PROBLEM DETAILS: Output the lines from the one holding "京公网安备110102003486 (727, 1690)" to the end of the entries that follow, exactly and only those, minus any pictures.

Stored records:
<<<<

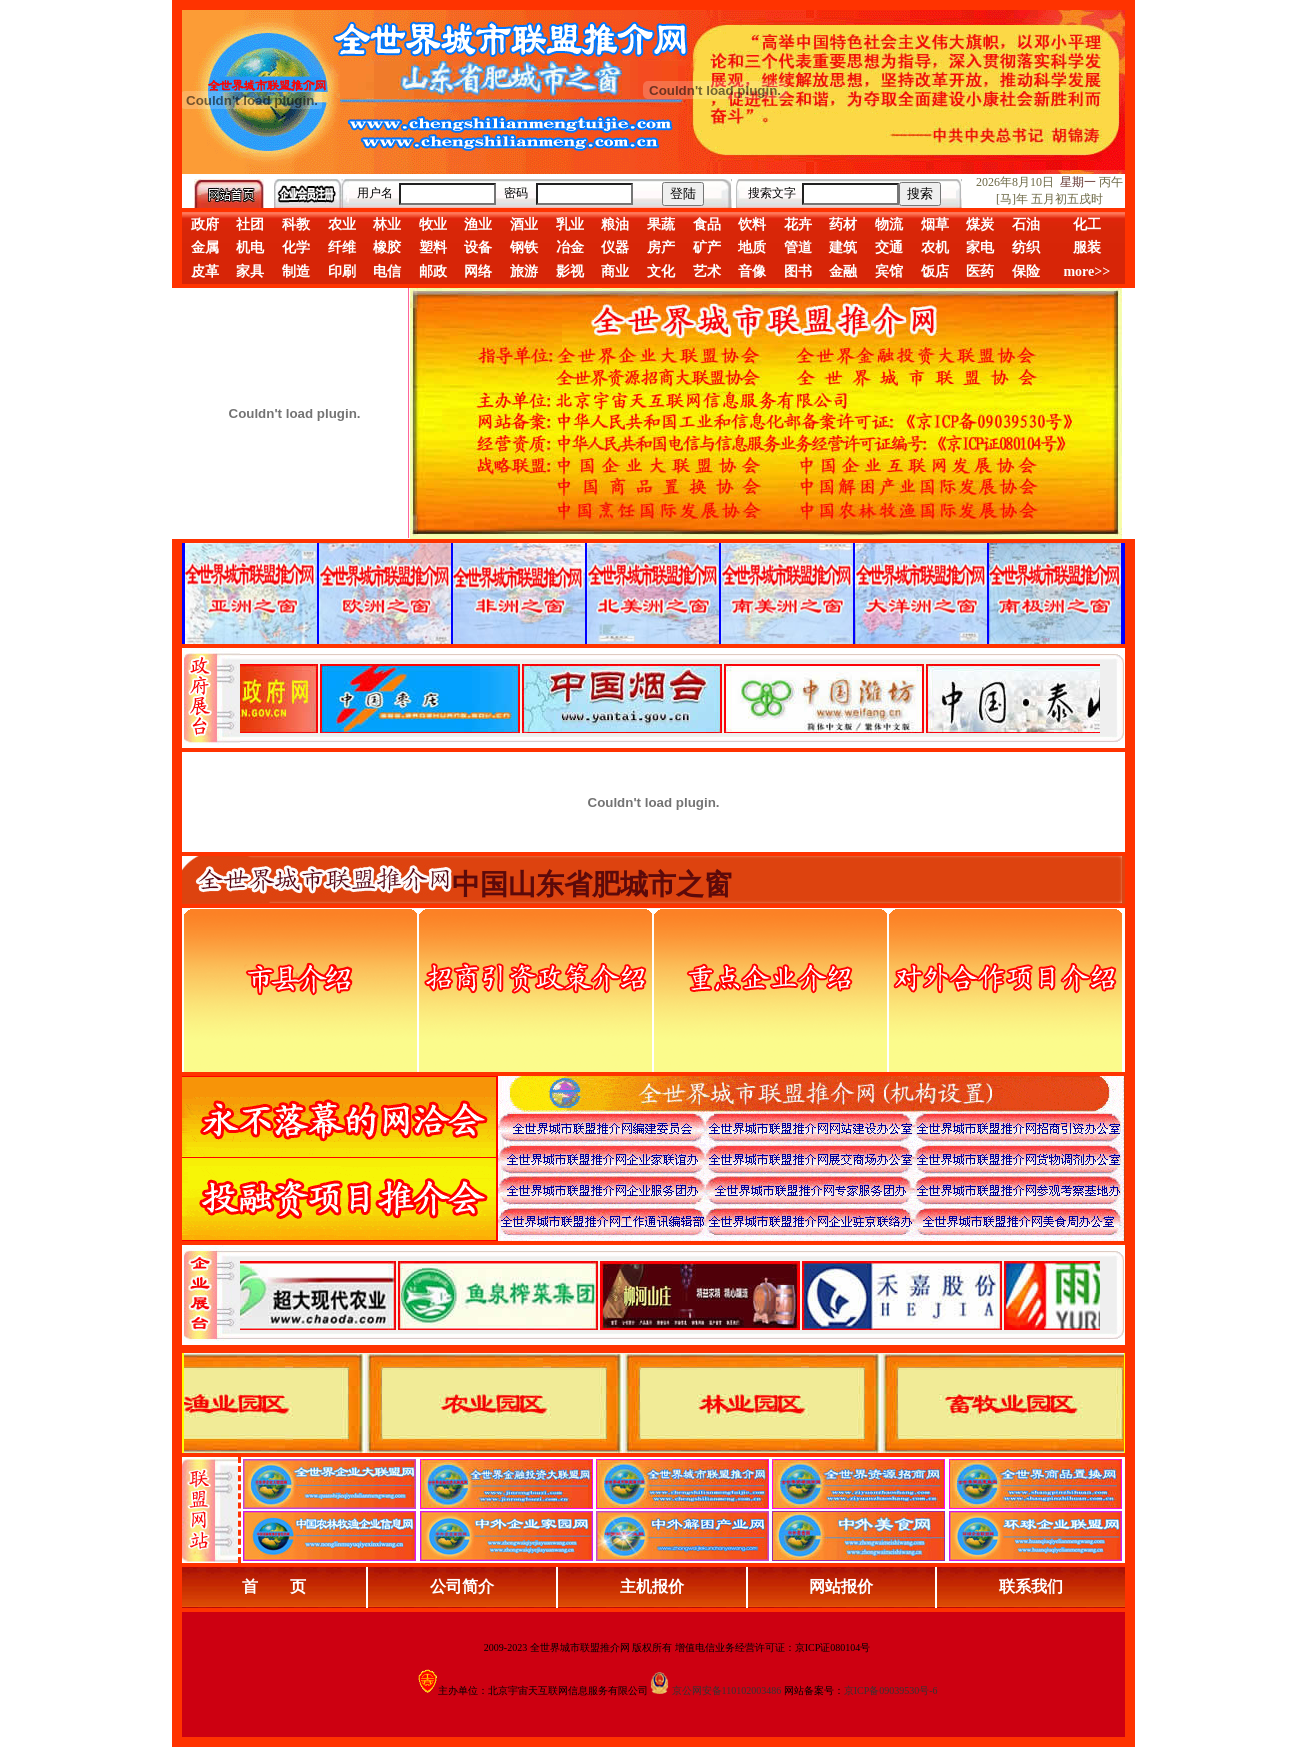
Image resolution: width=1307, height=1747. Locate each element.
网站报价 (841, 1586)
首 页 (274, 1586)
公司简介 (462, 1586)
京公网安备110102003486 (727, 1690)
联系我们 (1031, 1586)
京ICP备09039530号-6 (891, 1690)
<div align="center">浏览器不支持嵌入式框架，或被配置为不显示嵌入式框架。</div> (670, 1295)
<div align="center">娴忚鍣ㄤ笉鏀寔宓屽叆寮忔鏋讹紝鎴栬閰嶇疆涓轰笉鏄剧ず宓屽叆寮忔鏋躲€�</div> (670, 698)
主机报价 (652, 1586)
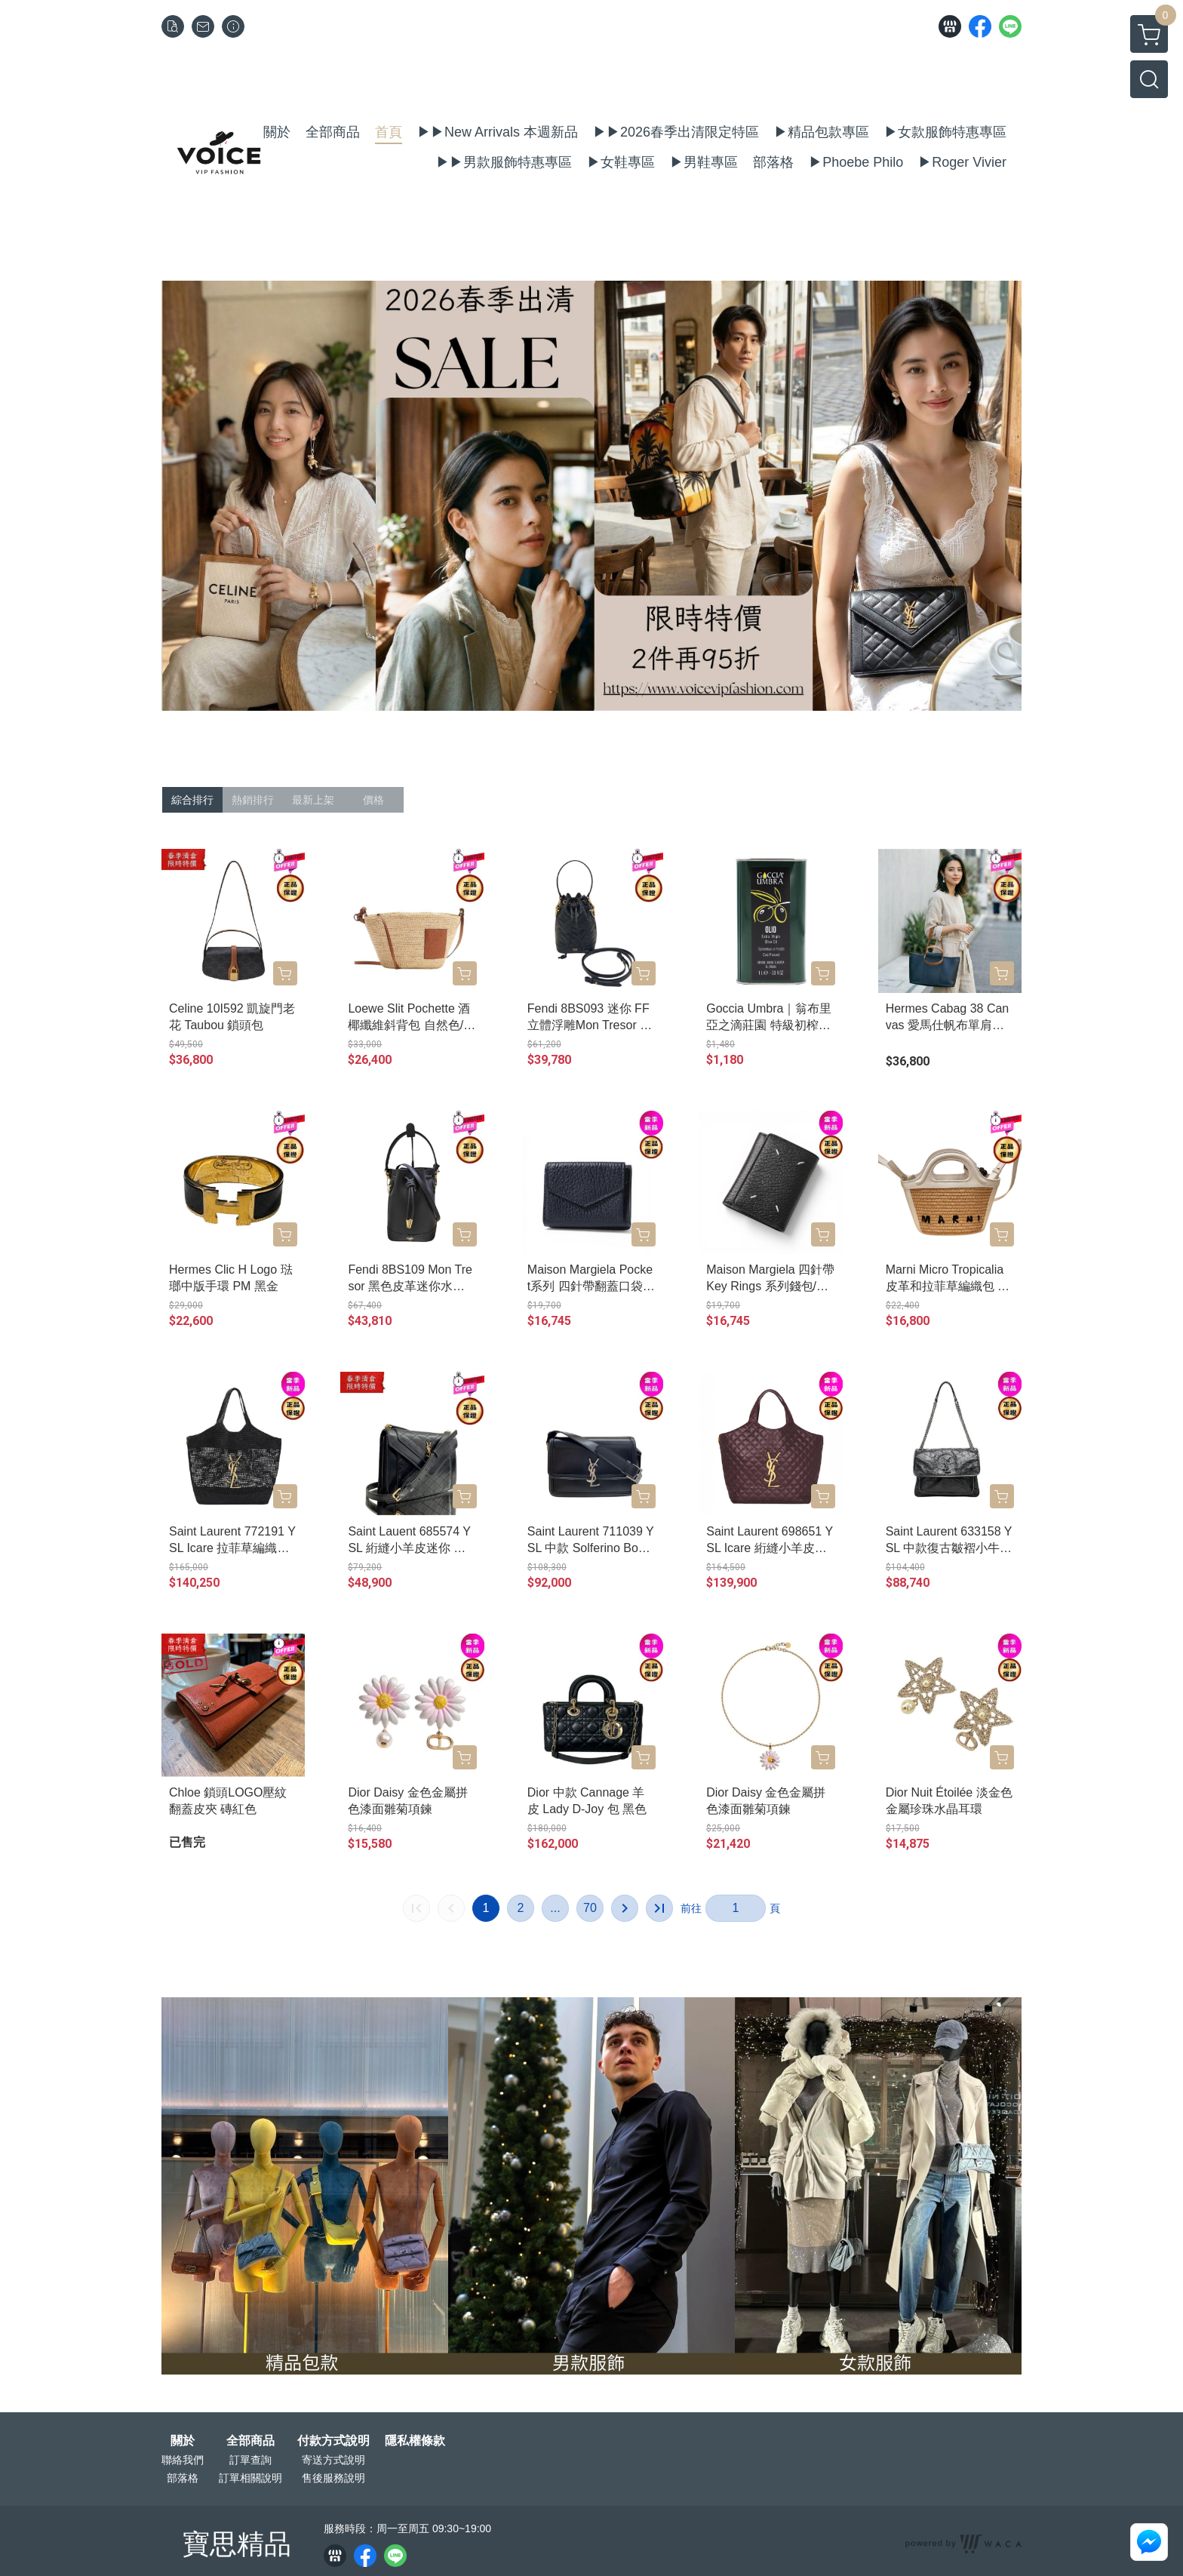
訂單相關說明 (250, 2478)
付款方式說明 (333, 2441)
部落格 (182, 2478)
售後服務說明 (333, 2478)
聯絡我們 (182, 2460)
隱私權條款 (415, 2441)
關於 (183, 2441)
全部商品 (250, 2441)
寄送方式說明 (333, 2460)
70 (590, 1907)
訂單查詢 (250, 2460)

>>>>

RESULT OF THIS EXERCISE:
京公网安备110102003486 (727, 1690)
联系我们 (1031, 1586)
京ICP备09039530号-6 (891, 1690)
<div align="center">浏览器不支持嵌入式框架，或被配置为不显示嵌入式框架。</div> (670, 1295)
<div align="center">娴忚鍣ㄤ笉鏀寔宓屽叆寮忔鏋讹紝鎴栬閰嶇疆涓轰笉鏄剧ず宓屽叆寮忔鏋躲€�</div> (670, 698)
主机报价 (652, 1586)
訂單相關說明 (250, 2478)
付款方式說明 (333, 2441)
部落格 (182, 2478)
售後服務說明 (333, 2478)
聯絡我們 (182, 2460)
隱私權條款 (415, 2441)
關於 (183, 2441)
全部商品 (250, 2441)
寄送方式說明 (333, 2460)
70 (590, 1907)
訂單查詢 (250, 2460)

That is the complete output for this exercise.